Saint-Germain is a Japanese bakery in town, where I went to pick up some pastries one morning this past weekend. Among the bearclaws, danishes, andagi, turnovers, an pan, curry puffs and other baked goods, they offer something called a "Jesuit Custard," which is a triangle of puff pastry with almonds on top, split horizontally and filled with pastry cream. If anybody knows why this should be called "Jesuit Custard," please let the rest of us know. Meanwhile I am waiting for the St. Francis Xavier An Pan.
(ETA: Wonder no longer; AKMA came through with the answer to this question in the comments. Thanks AKMA!)

4 comments:
The pastry is named for its resemblance to the hats that Jesuits typically wore -- but I’m wondering why a Japanese bakery is named “St Germain.”

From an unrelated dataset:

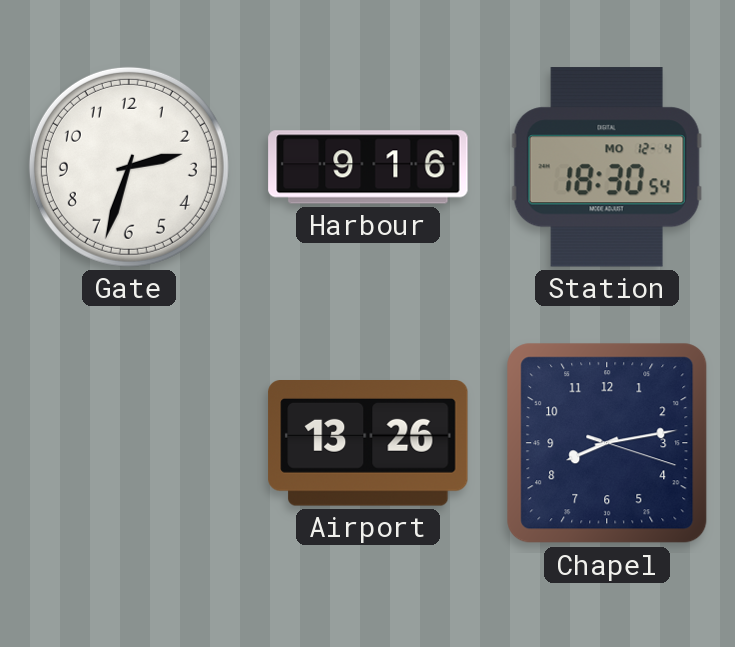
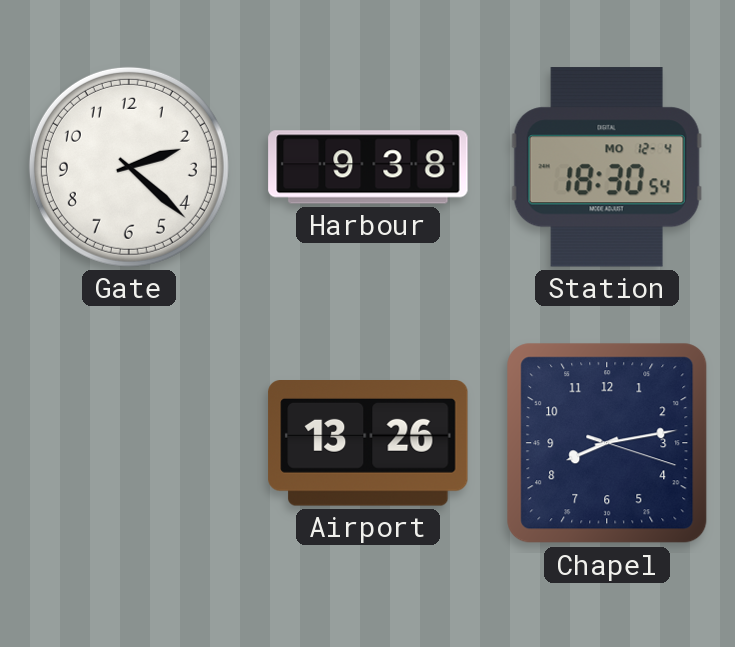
Gate: 2:33 -> 2:22
Harbour: 9:16 -> 9:38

Oh, that's easy - it's after St.-Germain-des-Pres neighborhood in Paris, which has a lot of cafes and patisseries. For reasons that are probably historical, pastry and bread in Japan are thought of as not just Western but specifically French. Some of the best cream puffs I've ever had, for example, were ones I ate while I was in Japan; there are bakers there that can do amazing things with choux paste (hence the huge success of Beard Papa).
Who knew that Jesuits were so affordable? In this economy, even.
This is not a discussion that would ever happen in LA. There are no carbs here.